Robles respondeu assim depois que Trump criticou a Espanha nos últimos meses por seu nível de gastos com defesa. “Todos os países da Aliança Atlântica sabem que isso não é verdade”, afirmou ela, antes de destacar que a Espanha conta com quase 3.000 militares mobilizados em missões da OTAN, é o principal contribuinte para a Força de Resposta Rápida, o segundo para a Polícia Aérea do Báltico e o quarto para as mobilizações navais. “Não se trata de declarações, mas de fatos”, ressaltou.

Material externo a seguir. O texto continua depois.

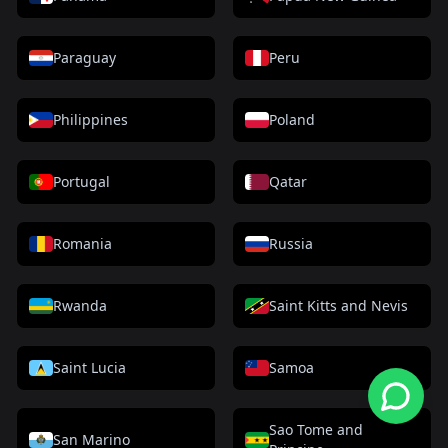
Paraguay
Peru
Philippines
Poland
Portugal
Qatar
Romania
Russia
Rwanda
Saint Kitts and Nevis
Saint Lucia
Samoa
Sao Tome and
San Marino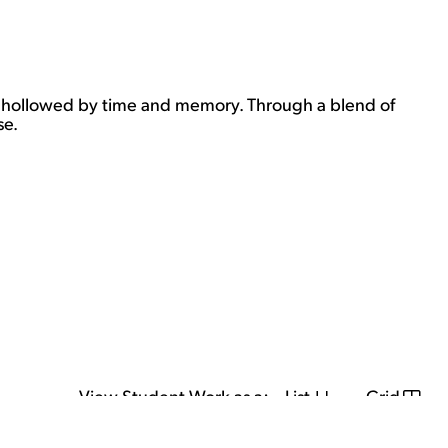
ow hollowed by time and memory. Through a blend of
se.
View Student Work as a:
List
Grid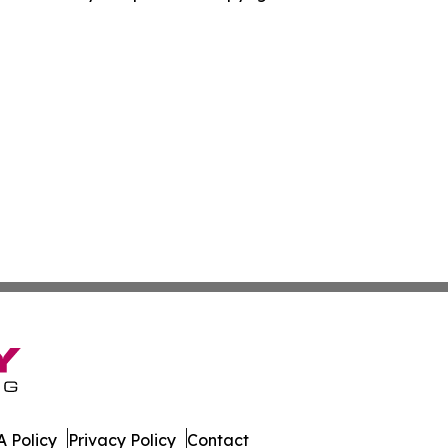
 Policy
Privacy Policy
Contact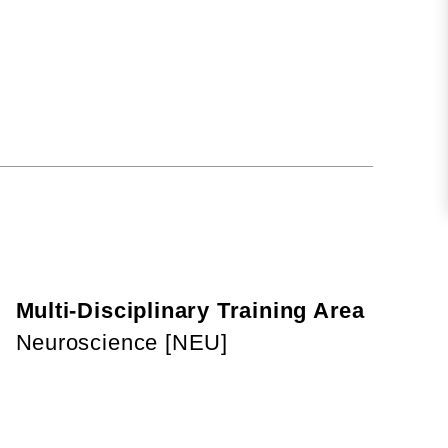
Multi-Disciplinary Training Area
Neuroscience [NEU]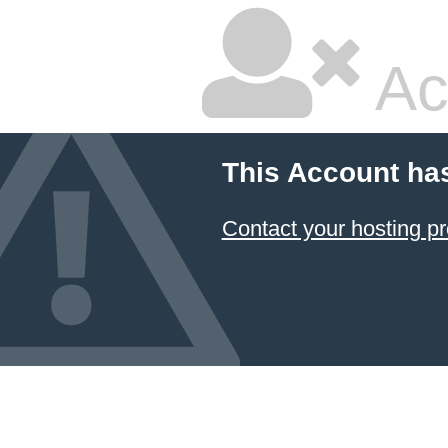
Ac
This Account ha
Contact your hosting pr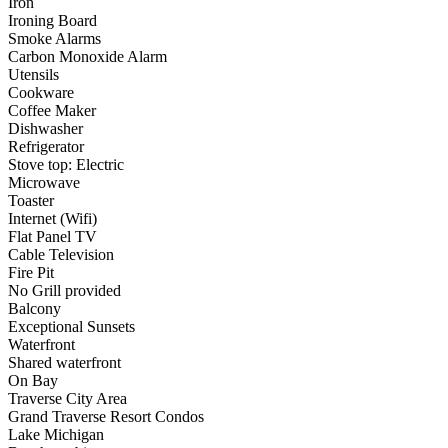
Iron
Ironing Board
Smoke Alarms
Carbon Monoxide Alarm
Utensils
Cookware
Coffee Maker
Dishwasher
Refrigerator
Stove top: Electric
Microwave
Toaster
Internet (Wifi)
Flat Panel TV
Cable Television
Fire Pit
No Grill provided
Balcony
Exceptional Sunsets
Waterfront
Shared waterfront
On Bay
Traverse City Area
Grand Traverse Resort Condos
Lake Michigan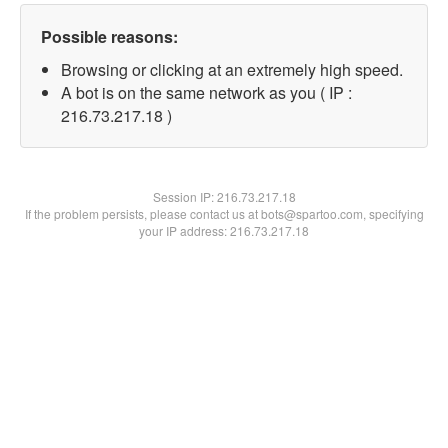
Possible reasons:
Browsing or clicking at an extremely high speed.
A bot is on the same network as you ( IP :
216.73.217.18 )
Session IP:
216.73.217.18
If the problem persists, please contact us at bots@spartoo.com, specifying
your IP address: 216.73.217.18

Nesta terça-feira, Robles participará da cúpula da OTAN em Ancara (Turquia) “de cabeça erguida” e minimizou as avaliações de outros países, garantindo que “elas não correspondem à realidade”. “Temos respeito por todos os países, é claro que pelos EUA, mas devemos nos sentir muito orgulhosos do compromisso da Espanha”, destacou.

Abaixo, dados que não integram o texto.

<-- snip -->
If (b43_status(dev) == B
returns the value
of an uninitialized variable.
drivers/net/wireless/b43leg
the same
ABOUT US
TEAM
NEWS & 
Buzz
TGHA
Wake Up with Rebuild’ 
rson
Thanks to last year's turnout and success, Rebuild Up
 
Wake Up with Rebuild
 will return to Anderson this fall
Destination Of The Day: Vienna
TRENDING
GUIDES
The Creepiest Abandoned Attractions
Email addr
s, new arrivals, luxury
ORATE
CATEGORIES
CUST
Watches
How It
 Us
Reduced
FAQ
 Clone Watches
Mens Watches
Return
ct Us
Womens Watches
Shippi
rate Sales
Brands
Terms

Em relação ao fortalecimento da defesa europeia, Robles defendeu que a Europa “precisa se preparar para assumir um papel mais importante caso os Estados Unidos reduzam sua presença no continente”, embora tenha admitido que “isso não é fácil”. Nesse contexto, lamentou especialmente a situação do programa europeu do futuro sistema aéreo de combate (FCAS), ao considerar que a indústria de defesa europeia “muitas vezes não está à altura das circunstâncias”.

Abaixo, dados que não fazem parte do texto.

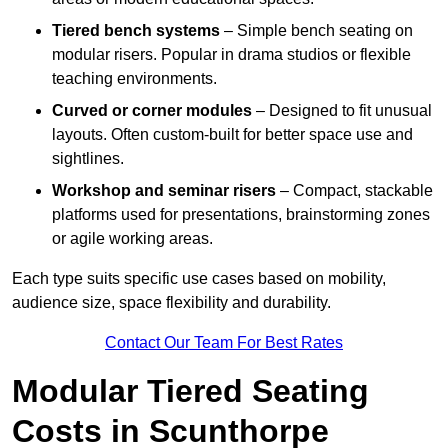
Tiered bench systems
– Simple bench seating on
modular risers. Popular in drama studios or flexible
teaching environments.
Curved or corner modules
– Designed to fit unusual
layouts. Often custom-built for better space use and
sightlines.
Workshop and seminar risers
– Compact, stackable
platforms used for presentations, brainstorming zones
or agile working areas.
Each type suits specific use cases based on mobility,
audience size, space flexibility and durability.
Contact Our Team For Best Rates
Modular Tiered Seating
Costs in Scunthorpe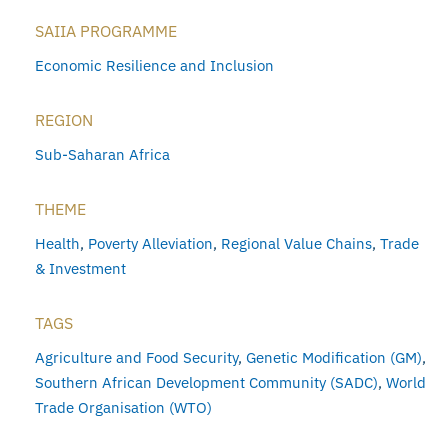
SAIIA PROGRAMME
Economic Resilience and Inclusion
REGION
Sub-Saharan Africa
THEME
Health
,
Poverty Alleviation
,
Regional Value Chains
,
Trade
& Investment
TAGS
Agriculture and Food Security
,
Genetic Modification (GM)
,
Southern African Development Community (SADC)
,
World
Trade Organisation (WTO)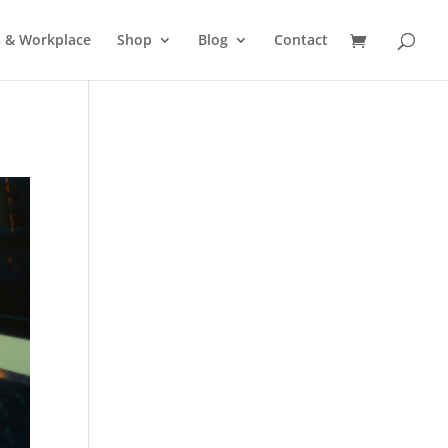
s & Workplace
Shop
Blog
Contact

Sobre a anunciada revisão do destacamento militar norte-americano na Europa, a ministra sinalizou que o governo não tem conhecimento de que isso possa afetar as bases de Rota e Morón. “Os Estados Unidos afirmaram que vão reduzir sua presença na Europa. Não é algo novo, vem do governo Biden e até mesmo do governo Obama, mas o presidente Trump tornou isso mais explícito. Não temos notícias de que essa redução possa afetar a Espanha. Na semana passada, estive em Rota com comandantes americanos, e há uma perspectiva de futuro para continuarmos trabalhando lá”, afirmou.
Nesse sentido, ela ressaltou que a Espanha é um país “sério e responsável” que não precisa de “guardiões nem que ninguém lhe dê lições”. Questionada sobre a situação no Oriente Médio, Robles indicou que a Espanha participa “sempre” de missões de paz, embora tenha esclarecido que a situação no Estreito de Ormuz “não é de paz” porque “infelizmente ainda há ataques”.
DIRETORA DA GUARDA CIVIL
Com relação à investigação que envolve a diretora da Guarda Civil, ela pediu que se respeite a presunção de inocência e que se deixe a Justiça agir.
“Não cabe a mim manter a confiança na direção da Guarda Civil. A Guarda Civil pertence ao Ministério do Interior”, declarou.
Ao mesmo tempo, reiterou seu compromisso com a “tolerância zero com a corrupção” e rejeitou a existência de dois pesos e duas medidas nos tribunais, insistindo que “uma justiça lenta não é justiça”, mas também não o é “a justiça paralela”.
Por fim, a ministra rejeitou as críticas sobre a atuação da Unidade Militar de Emergências (UME) durante a tempestade em Valência, afirmando que aqueles que sustentam que a UME chegou antes à Venezuela do que à emergência valenciana “sabem que estão mentindo” e qualificou essas afirmações de “mesquinhez”.